So should we cut spending now, resulting in lost jobs and reduced growth, in order to avoid a possible growth decline a decade later? Using estimates of fiscal multiplier, current US marginal tax rate, and linear regression between real GDP annual growth rates and the nominal Debt/GDP ratios, I visualize the effect on GDP a decade later.

From the interactive chart above, you can see that a reduction of 2% GDP now results in a statistically insignificant 0.23% GDP growth 10 years from now! And conversely, if we boost government spending by 2% of GDP now, the net effect will be to lower GDP by only 0.23% a decade later.

A different type of analysis would be to look at individual countries and see whether regressions of RGDP Growth against Debt/GDP show a downward trend in growth for higher levels of debt. The following tab display gives these regressions for all the different countries:

Looking at individual countries, I can observe the slope of the regression at very high levels of debt to see which way it is trending, and I find that there are 10 countries with a slight trend up and 10 countries with a slight trend down.
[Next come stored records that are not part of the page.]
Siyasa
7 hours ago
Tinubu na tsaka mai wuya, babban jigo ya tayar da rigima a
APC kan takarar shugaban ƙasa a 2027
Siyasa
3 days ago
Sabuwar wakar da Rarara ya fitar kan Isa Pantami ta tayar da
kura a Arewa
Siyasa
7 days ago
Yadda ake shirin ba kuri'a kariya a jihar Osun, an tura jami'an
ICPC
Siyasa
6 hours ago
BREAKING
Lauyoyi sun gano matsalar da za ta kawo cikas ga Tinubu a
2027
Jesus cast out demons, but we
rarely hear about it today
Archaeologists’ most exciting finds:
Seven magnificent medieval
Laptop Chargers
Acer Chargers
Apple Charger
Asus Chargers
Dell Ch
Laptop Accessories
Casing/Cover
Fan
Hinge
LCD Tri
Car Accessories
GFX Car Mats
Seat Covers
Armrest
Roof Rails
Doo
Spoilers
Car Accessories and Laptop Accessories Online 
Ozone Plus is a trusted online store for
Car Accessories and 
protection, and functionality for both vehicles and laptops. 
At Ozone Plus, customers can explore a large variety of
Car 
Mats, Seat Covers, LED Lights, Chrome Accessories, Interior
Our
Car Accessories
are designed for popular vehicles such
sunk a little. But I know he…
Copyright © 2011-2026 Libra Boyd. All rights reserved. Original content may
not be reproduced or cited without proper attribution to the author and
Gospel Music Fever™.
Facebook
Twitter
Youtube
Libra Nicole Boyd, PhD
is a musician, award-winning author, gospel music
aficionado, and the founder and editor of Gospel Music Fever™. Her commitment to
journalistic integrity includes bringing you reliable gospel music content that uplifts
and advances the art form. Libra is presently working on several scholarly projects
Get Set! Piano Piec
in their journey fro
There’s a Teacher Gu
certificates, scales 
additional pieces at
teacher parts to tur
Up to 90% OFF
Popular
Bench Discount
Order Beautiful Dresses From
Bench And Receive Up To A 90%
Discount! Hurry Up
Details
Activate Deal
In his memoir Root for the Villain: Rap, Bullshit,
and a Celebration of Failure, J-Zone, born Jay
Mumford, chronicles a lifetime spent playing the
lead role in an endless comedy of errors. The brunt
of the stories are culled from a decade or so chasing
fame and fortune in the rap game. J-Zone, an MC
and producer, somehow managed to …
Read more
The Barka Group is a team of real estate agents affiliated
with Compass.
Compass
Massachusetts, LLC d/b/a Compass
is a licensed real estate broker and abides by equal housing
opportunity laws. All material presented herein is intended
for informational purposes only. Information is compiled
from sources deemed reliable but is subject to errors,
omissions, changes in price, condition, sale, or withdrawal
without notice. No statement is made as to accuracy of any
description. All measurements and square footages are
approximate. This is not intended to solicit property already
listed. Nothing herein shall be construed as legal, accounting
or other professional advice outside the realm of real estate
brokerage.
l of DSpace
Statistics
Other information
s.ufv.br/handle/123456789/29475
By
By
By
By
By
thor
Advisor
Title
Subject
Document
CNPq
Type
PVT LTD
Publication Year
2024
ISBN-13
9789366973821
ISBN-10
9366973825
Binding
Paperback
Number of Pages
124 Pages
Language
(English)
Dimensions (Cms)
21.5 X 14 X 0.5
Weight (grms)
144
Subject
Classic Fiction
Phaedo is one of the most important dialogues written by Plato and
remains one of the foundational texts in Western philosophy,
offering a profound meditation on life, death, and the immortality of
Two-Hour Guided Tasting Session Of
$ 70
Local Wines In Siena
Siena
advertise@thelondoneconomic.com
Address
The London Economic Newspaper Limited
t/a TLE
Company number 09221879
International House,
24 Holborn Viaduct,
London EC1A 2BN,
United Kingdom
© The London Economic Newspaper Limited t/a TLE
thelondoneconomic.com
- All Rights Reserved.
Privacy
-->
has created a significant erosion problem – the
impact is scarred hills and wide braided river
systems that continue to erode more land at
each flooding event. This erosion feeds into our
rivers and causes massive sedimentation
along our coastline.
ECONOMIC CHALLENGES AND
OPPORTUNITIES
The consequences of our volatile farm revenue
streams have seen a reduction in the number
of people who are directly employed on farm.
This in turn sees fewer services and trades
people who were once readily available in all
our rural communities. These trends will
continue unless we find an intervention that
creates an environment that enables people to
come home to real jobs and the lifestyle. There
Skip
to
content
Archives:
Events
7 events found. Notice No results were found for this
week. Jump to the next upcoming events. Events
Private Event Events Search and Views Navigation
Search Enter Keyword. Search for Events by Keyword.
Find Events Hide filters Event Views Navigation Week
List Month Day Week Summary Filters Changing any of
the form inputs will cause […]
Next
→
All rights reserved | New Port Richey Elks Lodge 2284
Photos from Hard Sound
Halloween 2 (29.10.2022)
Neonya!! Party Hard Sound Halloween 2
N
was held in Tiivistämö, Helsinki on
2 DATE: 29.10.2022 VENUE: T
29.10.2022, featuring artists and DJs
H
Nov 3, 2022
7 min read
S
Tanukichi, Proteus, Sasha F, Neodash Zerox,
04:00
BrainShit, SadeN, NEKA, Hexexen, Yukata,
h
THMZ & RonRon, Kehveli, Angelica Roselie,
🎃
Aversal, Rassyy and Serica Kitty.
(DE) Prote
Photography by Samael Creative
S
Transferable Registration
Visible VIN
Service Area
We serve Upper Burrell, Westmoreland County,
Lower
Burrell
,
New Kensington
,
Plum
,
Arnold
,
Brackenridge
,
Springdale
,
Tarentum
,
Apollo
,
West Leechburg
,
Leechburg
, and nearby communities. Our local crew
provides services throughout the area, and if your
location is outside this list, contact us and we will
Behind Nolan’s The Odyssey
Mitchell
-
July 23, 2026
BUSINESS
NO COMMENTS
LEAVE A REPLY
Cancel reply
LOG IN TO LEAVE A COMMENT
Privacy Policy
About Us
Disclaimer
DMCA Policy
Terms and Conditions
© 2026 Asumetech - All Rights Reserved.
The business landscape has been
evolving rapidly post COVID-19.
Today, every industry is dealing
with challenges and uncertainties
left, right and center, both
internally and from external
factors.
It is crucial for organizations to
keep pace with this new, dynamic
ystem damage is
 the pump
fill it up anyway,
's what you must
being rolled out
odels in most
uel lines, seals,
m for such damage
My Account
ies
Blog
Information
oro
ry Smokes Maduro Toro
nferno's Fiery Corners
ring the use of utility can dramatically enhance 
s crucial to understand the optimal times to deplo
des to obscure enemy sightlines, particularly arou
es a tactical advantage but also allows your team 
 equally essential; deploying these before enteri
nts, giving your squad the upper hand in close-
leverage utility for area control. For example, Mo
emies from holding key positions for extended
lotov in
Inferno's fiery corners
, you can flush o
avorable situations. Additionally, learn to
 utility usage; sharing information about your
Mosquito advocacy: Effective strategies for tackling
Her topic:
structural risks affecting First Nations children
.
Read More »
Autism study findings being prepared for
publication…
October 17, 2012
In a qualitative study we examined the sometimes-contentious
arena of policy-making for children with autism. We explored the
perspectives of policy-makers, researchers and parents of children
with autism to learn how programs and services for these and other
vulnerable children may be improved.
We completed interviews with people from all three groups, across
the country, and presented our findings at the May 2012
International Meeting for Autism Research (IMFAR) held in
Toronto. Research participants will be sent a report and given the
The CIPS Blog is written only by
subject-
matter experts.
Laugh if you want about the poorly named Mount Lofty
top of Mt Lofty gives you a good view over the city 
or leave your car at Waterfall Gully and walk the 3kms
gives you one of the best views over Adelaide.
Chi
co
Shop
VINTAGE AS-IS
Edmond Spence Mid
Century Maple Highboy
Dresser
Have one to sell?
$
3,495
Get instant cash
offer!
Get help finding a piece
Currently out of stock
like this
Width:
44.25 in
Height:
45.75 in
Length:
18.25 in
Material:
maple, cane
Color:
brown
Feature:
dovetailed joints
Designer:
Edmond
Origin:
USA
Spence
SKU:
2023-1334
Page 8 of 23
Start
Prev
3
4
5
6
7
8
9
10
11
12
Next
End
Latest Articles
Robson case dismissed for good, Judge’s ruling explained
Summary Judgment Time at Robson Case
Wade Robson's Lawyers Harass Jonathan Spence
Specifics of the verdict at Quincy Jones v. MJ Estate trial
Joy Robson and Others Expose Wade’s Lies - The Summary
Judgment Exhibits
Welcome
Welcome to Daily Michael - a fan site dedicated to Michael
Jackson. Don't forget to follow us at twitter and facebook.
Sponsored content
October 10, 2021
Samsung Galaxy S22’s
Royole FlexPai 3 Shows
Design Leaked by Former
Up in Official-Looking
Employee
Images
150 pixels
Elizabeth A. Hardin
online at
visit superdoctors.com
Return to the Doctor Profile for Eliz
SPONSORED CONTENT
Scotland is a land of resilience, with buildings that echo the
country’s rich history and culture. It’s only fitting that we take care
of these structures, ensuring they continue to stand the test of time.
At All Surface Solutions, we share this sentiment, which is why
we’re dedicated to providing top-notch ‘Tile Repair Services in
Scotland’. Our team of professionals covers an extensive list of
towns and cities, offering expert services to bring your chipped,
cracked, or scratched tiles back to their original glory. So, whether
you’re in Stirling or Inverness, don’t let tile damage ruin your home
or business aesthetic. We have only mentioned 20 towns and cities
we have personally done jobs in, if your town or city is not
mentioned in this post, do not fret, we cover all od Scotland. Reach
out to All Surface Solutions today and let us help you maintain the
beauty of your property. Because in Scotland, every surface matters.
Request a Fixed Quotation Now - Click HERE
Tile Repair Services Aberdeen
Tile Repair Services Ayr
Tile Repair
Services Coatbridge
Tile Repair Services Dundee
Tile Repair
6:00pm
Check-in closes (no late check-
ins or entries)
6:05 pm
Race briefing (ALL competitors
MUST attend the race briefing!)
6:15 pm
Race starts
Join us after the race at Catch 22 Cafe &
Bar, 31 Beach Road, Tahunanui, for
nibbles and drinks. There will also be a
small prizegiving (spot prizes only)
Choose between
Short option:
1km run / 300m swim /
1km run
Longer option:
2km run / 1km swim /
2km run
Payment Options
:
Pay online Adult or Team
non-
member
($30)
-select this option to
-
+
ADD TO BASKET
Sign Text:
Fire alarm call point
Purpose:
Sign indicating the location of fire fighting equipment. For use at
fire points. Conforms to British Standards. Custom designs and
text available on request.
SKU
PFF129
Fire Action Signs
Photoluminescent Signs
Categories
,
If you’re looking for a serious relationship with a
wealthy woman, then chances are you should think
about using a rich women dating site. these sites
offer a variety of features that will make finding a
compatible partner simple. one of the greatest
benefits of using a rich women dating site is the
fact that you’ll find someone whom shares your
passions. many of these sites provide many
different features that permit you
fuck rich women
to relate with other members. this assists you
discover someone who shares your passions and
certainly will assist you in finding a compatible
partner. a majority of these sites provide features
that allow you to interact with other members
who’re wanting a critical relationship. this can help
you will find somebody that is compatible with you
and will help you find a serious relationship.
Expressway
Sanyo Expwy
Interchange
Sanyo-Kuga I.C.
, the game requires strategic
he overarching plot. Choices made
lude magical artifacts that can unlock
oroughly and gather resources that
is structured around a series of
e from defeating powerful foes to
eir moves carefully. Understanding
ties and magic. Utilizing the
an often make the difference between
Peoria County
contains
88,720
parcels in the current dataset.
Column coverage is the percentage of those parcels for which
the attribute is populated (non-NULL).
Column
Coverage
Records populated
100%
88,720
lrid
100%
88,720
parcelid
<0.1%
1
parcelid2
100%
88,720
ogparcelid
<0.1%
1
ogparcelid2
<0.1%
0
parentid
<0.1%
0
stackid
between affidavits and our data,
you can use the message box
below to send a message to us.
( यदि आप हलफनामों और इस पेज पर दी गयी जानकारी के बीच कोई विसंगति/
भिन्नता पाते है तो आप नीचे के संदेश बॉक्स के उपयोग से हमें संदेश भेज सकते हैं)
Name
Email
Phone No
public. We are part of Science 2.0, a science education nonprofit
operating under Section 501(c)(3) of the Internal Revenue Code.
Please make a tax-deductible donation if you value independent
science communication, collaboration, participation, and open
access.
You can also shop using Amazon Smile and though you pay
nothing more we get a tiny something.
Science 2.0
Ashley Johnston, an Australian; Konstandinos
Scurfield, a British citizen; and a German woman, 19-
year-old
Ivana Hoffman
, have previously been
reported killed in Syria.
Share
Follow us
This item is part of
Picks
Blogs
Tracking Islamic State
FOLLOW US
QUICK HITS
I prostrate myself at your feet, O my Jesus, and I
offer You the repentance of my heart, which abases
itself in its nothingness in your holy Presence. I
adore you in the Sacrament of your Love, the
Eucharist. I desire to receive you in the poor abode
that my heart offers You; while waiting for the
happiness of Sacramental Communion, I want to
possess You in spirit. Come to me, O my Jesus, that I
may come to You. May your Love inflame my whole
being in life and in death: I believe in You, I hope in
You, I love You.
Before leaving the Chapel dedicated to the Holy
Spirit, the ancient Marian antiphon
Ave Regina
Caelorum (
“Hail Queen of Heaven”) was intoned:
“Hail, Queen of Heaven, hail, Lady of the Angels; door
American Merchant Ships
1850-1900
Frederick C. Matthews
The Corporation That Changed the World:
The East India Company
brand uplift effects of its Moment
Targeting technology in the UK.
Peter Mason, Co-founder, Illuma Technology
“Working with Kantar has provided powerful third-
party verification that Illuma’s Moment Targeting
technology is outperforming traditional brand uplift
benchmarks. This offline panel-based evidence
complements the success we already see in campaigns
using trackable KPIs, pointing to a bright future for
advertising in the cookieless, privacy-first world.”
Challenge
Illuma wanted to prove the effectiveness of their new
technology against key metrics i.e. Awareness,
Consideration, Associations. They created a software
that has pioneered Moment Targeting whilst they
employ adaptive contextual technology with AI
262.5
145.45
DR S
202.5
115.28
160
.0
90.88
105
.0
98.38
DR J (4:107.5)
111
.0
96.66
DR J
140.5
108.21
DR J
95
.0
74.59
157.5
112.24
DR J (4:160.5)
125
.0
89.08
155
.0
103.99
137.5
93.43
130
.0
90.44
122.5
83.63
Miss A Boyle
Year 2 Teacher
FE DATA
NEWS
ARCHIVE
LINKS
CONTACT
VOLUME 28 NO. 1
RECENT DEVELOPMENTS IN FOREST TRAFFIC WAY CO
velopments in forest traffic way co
But the real observation is that for many, the slope at 90% Debt/GDP is not significantly different from zero, showing that changes in debt at that level have little effect on GDP. Seven countries are flat or indifferent at the 90% mark, five are trending down, three are trending up, and five lack the relevant data, probably because they have either never reached this threshold or did so when other reliable data was not available. So out of the 15 countries I can study at the 90% debt level, 10 or 75% of them are either no worse off or appear to be growing, while 1/3 appear to be getting worse. This does not appear to support the notion that only calamity can result when we cross the magical 90% Debt/GDP threshold.

The real popularity of R&R’s paper rested on their graph of mean growth rates at different levels of debt, which showed a sudden cliff at the 90% Debt/GDP level, dropping to -0.1% RGDP Growth. No one was able to replicate this result even when they used R&R’s previous data from their book This Time Is Different. In fact, most other researchers insisted that the obviously better approach was to use medians rather than means when doing statistical analysis. When R&R adopted this scheme themselves, the so-called growth cliff also disappeared, but remarkably they did not infer from this that their analysis was not robust or that the distributions were inconsistent. When eventually three years later they released their data, it was shown that this result was an illusory byproduct of an Excel coding error, and that when their own analysis was done successfully, the discrepancy disappeared.

In the analysis below I have not used their debatable weighting scheme, but instead have given equal weight to each data point {Debt/GDP, 3 Yr RGDP Growth} for each country, which should be the default case. Also I am looking at three-year growth rates, not one-year increments. I can see below that there is no magical growth cliff at the 90% Debt/GDP level, and that if there is any significant result, it appears that some high-debt countries in the 60–90% range showed high mean growth while the median performance was slightly poorer than for lower debt levels. This indicates that growth responses to large debt differed considerably between countries, with some responding positively, which does not fit in with the R&R notion that large debt is always bad.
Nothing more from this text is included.